§ **Recorded information**
____
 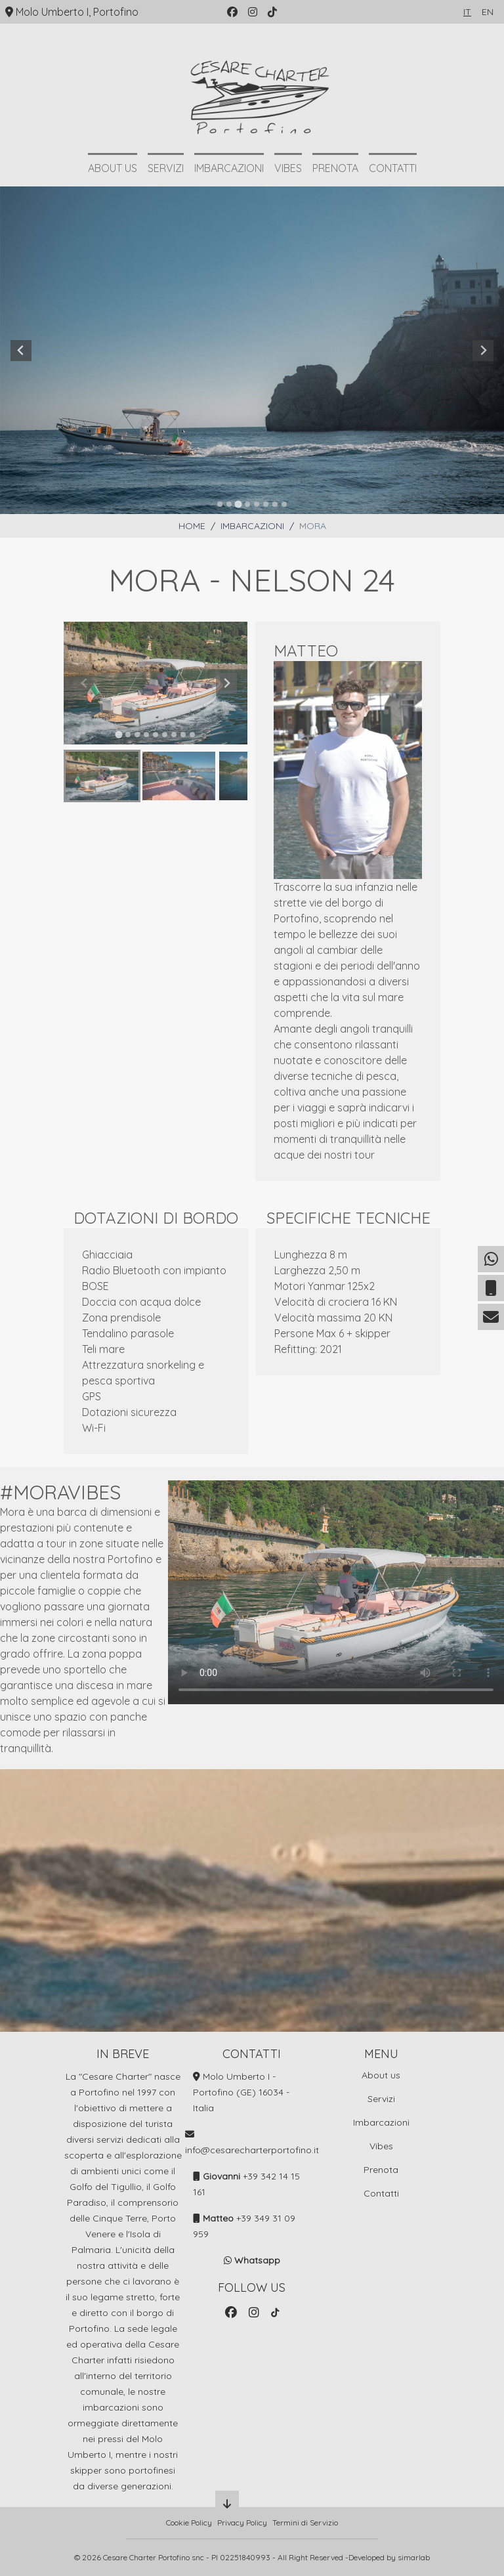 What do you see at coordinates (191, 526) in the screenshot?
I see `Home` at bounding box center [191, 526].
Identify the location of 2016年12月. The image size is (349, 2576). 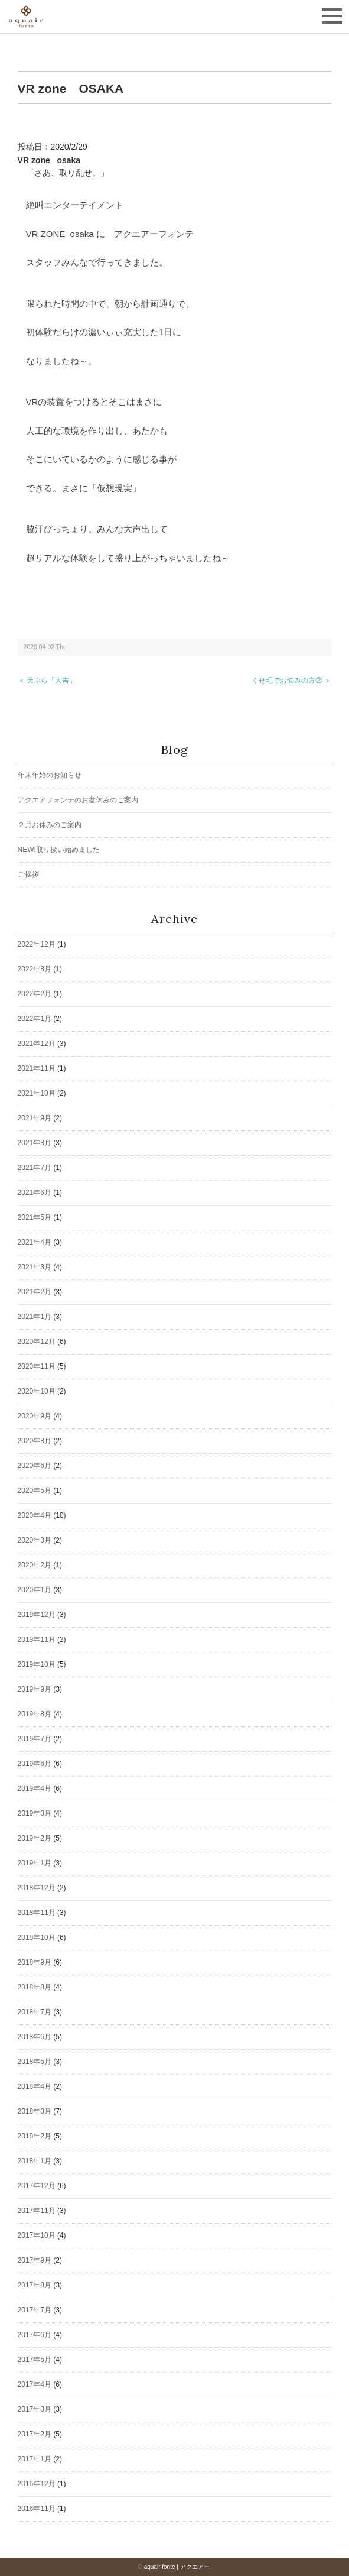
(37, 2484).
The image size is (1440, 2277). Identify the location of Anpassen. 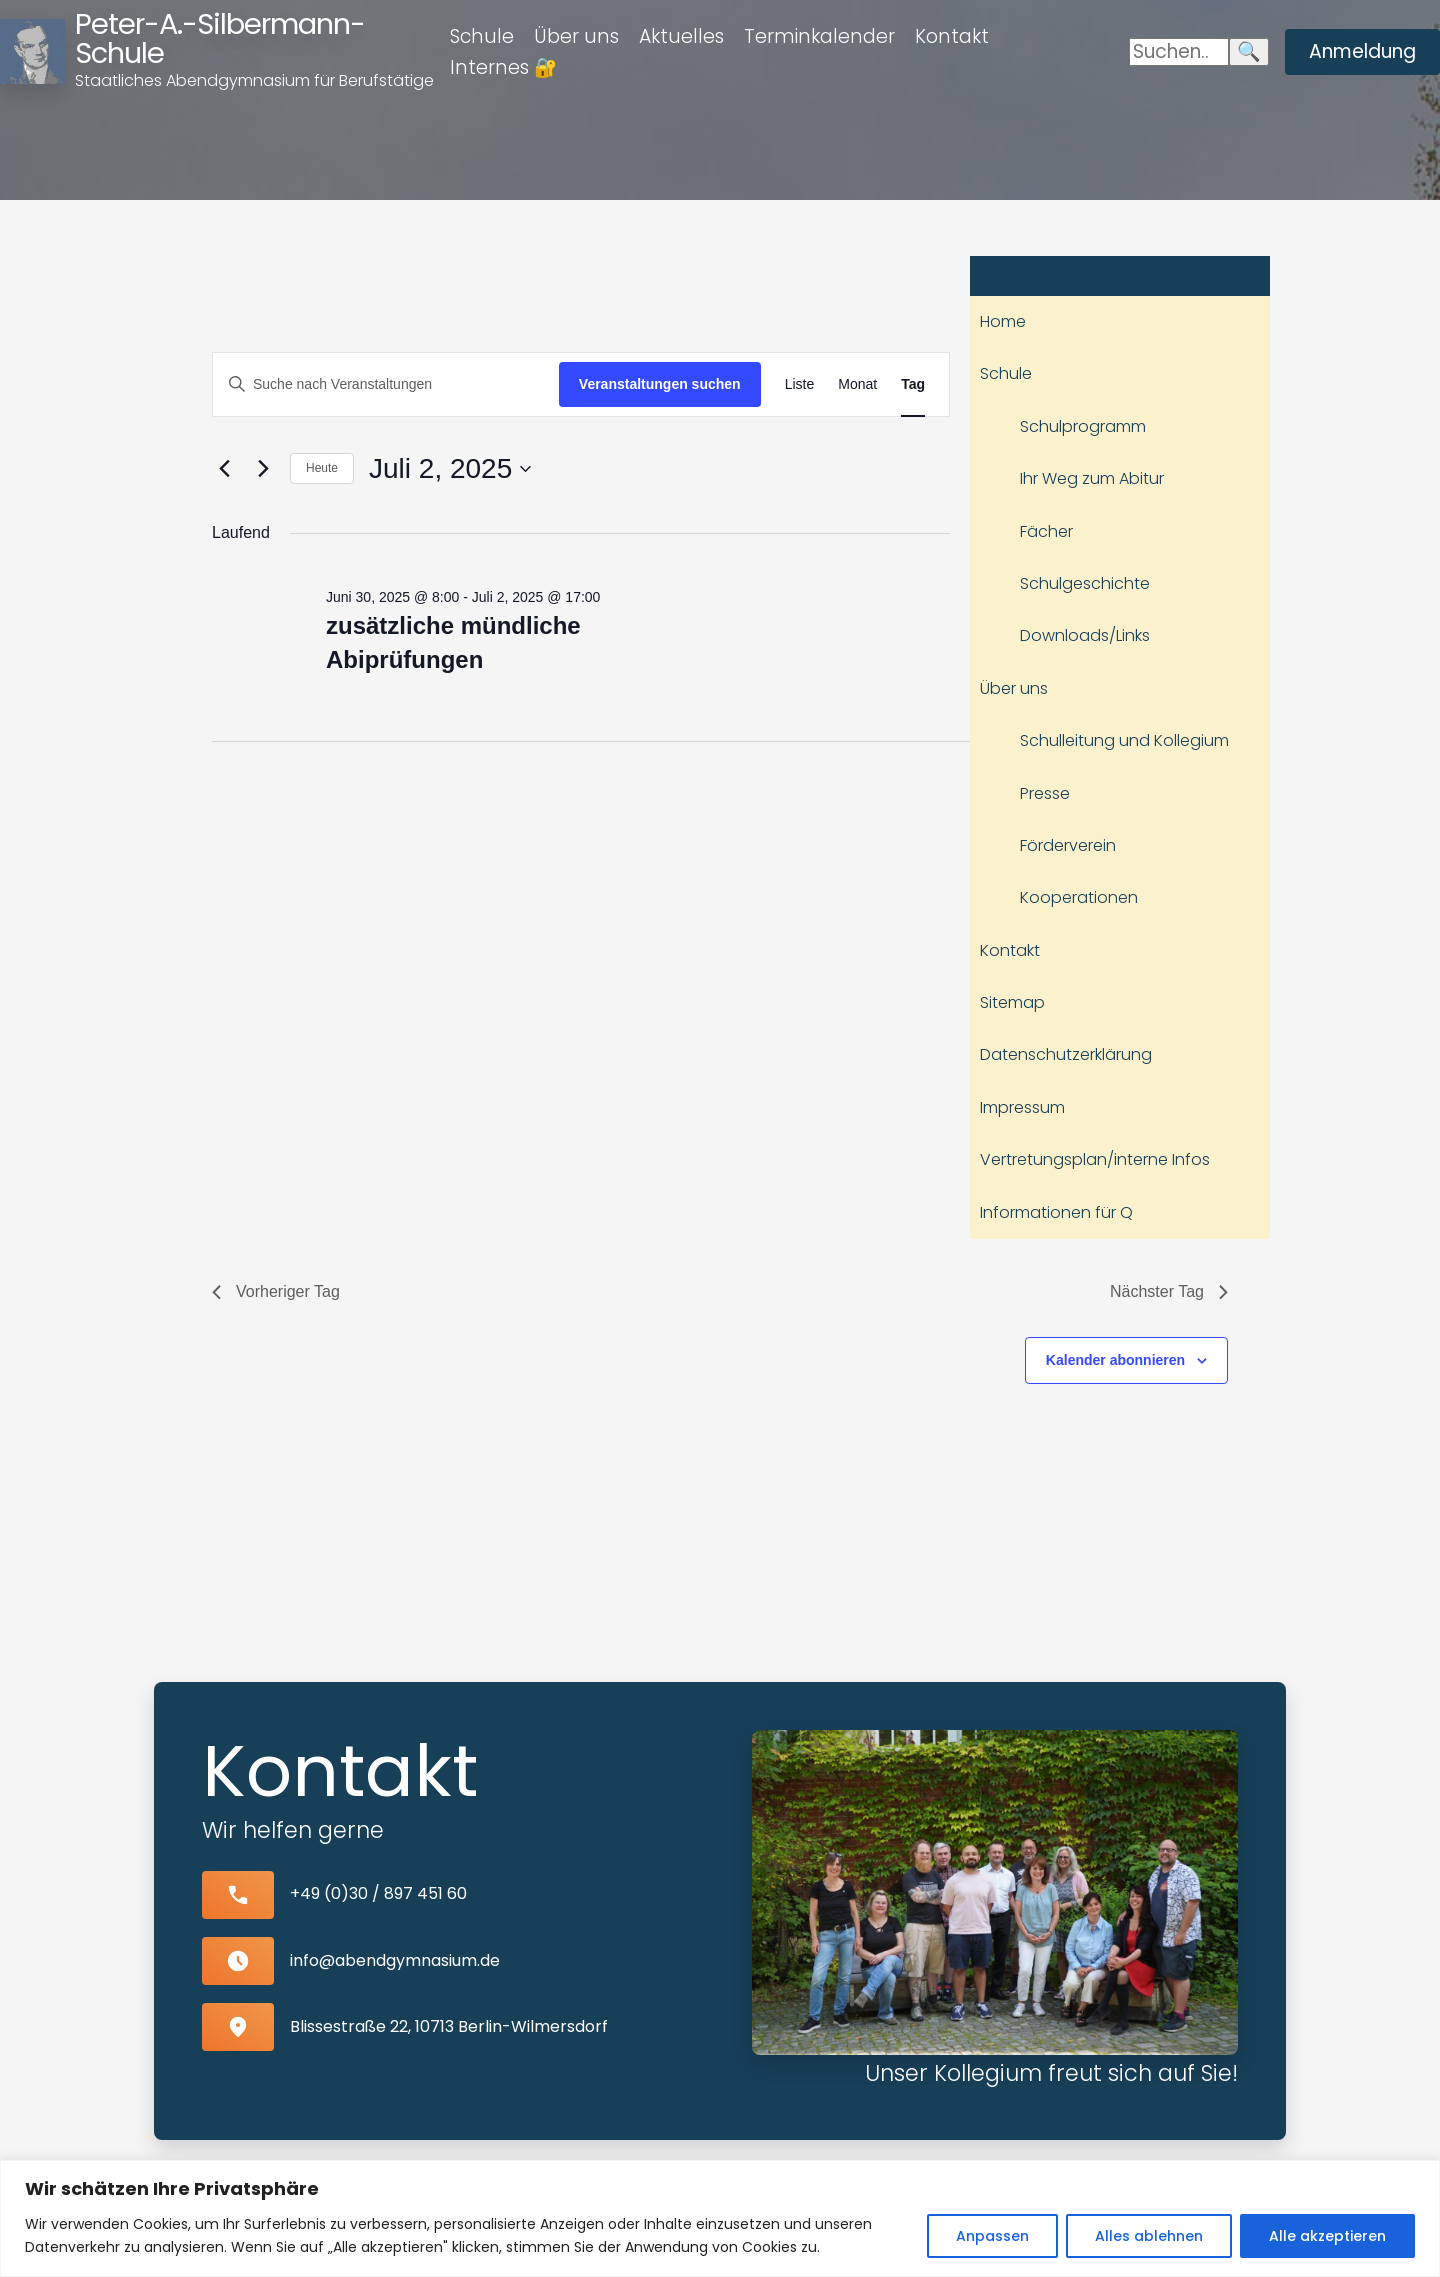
____
§ **Brief**
Go to the line containing "Identify the location of 2016年12月.", then write out word for word every line from there to the end of the listing. Keep both end lines and drop the pictures.

§ **Written response**
Identify the location of 2016年12月. The image size is (349, 2576). 
(37, 2484).
The image size is (1440, 2277). Identify the location of Anpassen. 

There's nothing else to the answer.